While looking into something else, had debugging turned on and came
across this:
Jan 1 15:11:42 mail kernel: error attempted to write to tty [0x(null)]
= NULL
[running 2.6.32 from git - with the recent devpts ionode patch applied]
Looks like this happens when (at least in my case), init retarts mingetty.
Basically:
do_exit -> disassocate_ctty(1) (for tty1).
disassociate->vhangup->do_tty_hangup
In do_tty_hangup, p->signal->tty is set to NULL, where p==current.
On return, the aforementioned error message is generated.
I'm thinking that the cleanup of the tty structure is therefore not
happening properly. I wrote a small patch to enter the cleanup code
anyway in this once instance and saw no changes to the system behavior.

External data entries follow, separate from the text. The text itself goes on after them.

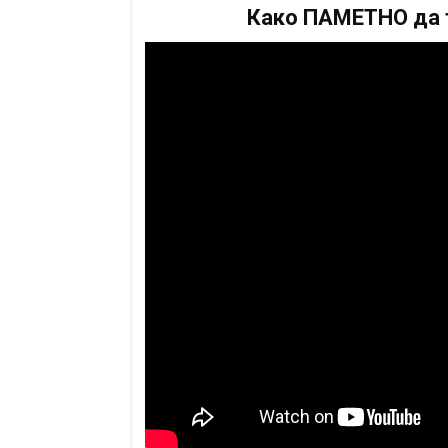
Како ПАМЕТНО да т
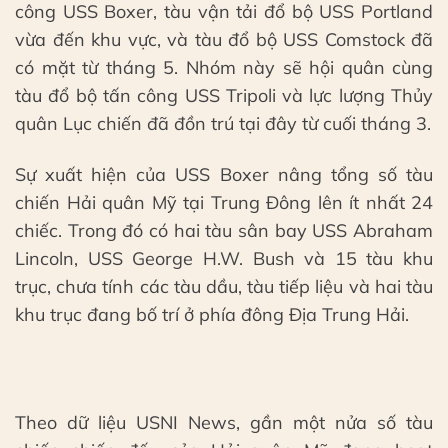
công USS Boxer, tàu vận tải đổ bộ USS Portland
vừa đến khu vực, và tàu đổ bộ USS Comstock đã
có mặt từ tháng 5. Nhóm này sẽ hội quân cùng
tàu đổ bộ tấn công USS Tripoli và lực lượng Thủy
quân Lục chiến đã đồn trú tại đây từ cuối tháng 3.
Sự xuất hiện của USS Boxer nâng tổng số tàu
chiến Hải quân Mỹ tại Trung Đông lên ít nhất 24
chiếc. Trong đó có hai tàu sân bay USS Abraham
Lincoln, USS George H.W. Bush và 15 tàu khu
trục, chưa tính các tàu dầu, tàu tiếp liệu và hai tàu
khu trục đang bố trí ở phía đông Địa Trung Hải.
Theo dữ liệu USNI News, gần một nửa số tàu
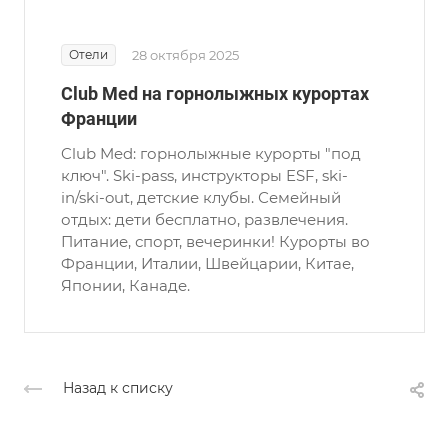
Отели
28 октября 2025
Club Med на горнолыжных курортах
Франции
Club Med: горнолыжные курорты "под
ключ". Ski-pass, инструкторы ESF, ski-
in/ski-out, детские клубы. Семейный
отдых: дети бесплатно, развлечения.
Питание, спорт, вечеринки! Курорты во
Франции, Италии, Швейцарии, Китае,
Японии, Канаде.
Назад к списку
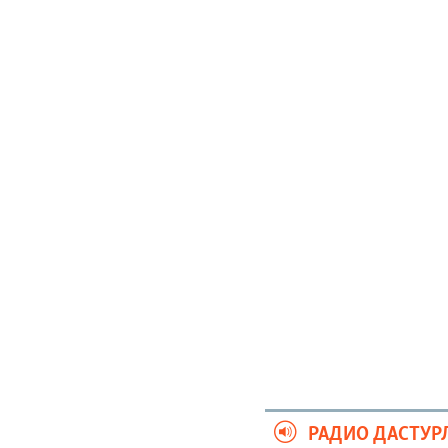
РАДИО ДАСТУР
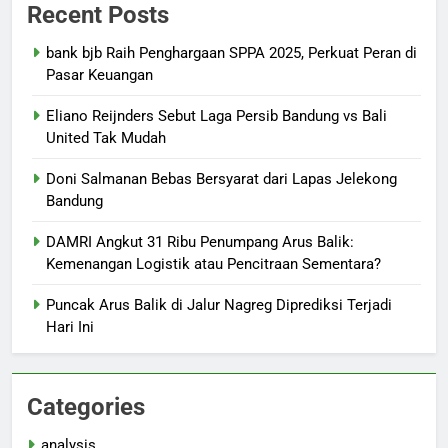
Recent Posts
bank bjb Raih Penghargaan SPPA 2025, Perkuat Peran di
Pasar Keuangan
Eliano Reijnders Sebut Laga Persib Bandung vs Bali
United Tak Mudah
Doni Salmanan Bebas Bersyarat dari Lapas Jelekong
Bandung
DAMRI Angkut 31 Ribu Penumpang Arus Balik:
Kemenangan Logistik atau Pencitraan Sementara?
Puncak Arus Balik di Jalur Nagreg Diprediksi Terjadi
Hari Ini
Categories
analysis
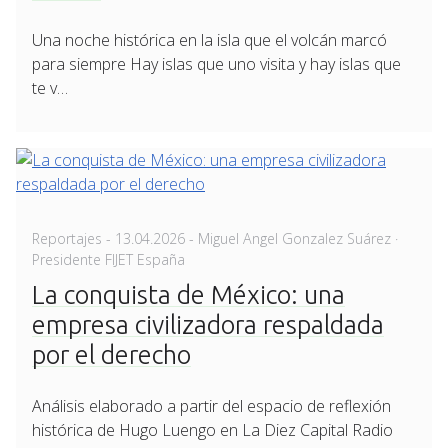
Una noche histórica en la isla que el volcán marcó
para siempre Hay islas que uno visita y hay islas que
te v…
Posted
Reportajes
-
13.04.2026
- Miguel Angel Gonzalez Suárez ·
on
Presidente FIJET España
La conquista de México: una
empresa civilizadora respaldada
por el derecho
Análisis elaborado a partir del espacio de reflexión
histórica de Hugo Luengo en La Diez Capital Radio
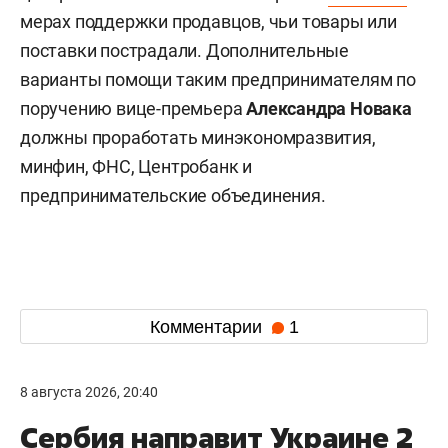
мерах поддержки продавцов, чьи товары или
поставки пострадали. Дополнительные
варианты помощи таким предпринимателям по
поручению вице-премьера
Александра Новака
должны проработать минэкономразвития,
минфин, ФНС, Центробанк и
предпринимательские объединения.
Комментарии
1
8 августа 2026, 20:40
Сербия направит Украине 2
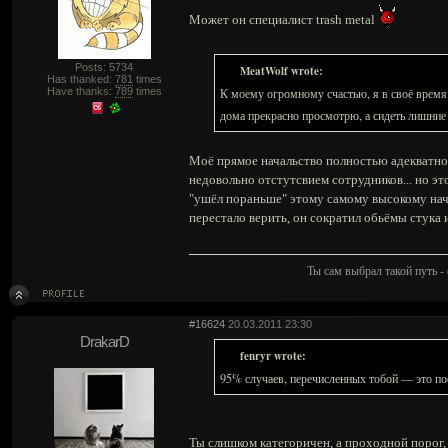
Может он специалист trash metal
Posts: 5734
MeatWolf wrote:
Has thanked:
781
times
Have thanks:
789
times
К моему огромному счастью, я в своё время с
дома прекрасно просмотрю, а сидеть лишние 
Моё прямое начальство полностью адекватно, 
недовольно отстутсвием сотрудников... но эт
"ушёл пораньше" этому самому высокому нач
перестало верить, он сократил обьёмы стука 
Ты сам выбрал такой путь - 
#16624
20.03.2011 23:30
DrakarD
fenryr wrote:
95% случаев, перечисленных тобой — это по
Ты слишком категоричен, а проходной порог,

Main question is what should be going on here? From my testing, it looks
like this pretty much a special case involving init->mingetty start/stop
on the tty where the console is connected (usually tty1).
I got here by trying to figure out why I'm getting sky2 interrupt errors
- but only when I've got a mingetty running on tty1.
> do_exit -> disassocate_ctty(1) (for tty1).
> disassociate->vhangup->do_tty_hangup
>
> In do_tty_hangup, p->signal->tty is set to NULL, where p==current.
Perfectly reasonable so far - the current process gave up having a
controlling tty.
> On return, the aforementioned error message is generated.
>From where - the backtrace on the write to NULL tty is the important bit
here. User space interfaces cache tty in filp->private_data so its not
going to be coming from there unless there was a memory scribble which
would imply a refcounting bug - and I'd expect people to hit that
reliably.
Some kernel stuff does take a peek at p->signal->tty for direct printk
type stuff and that sounds more likely - the backtraceon the write to
NULL tty is going to provide the needed info.
Alan
On 1/4/2010 7:12 PM, Alan Cox wrote:
>> do_exit -> disassocate_ctty(1) (for tty1).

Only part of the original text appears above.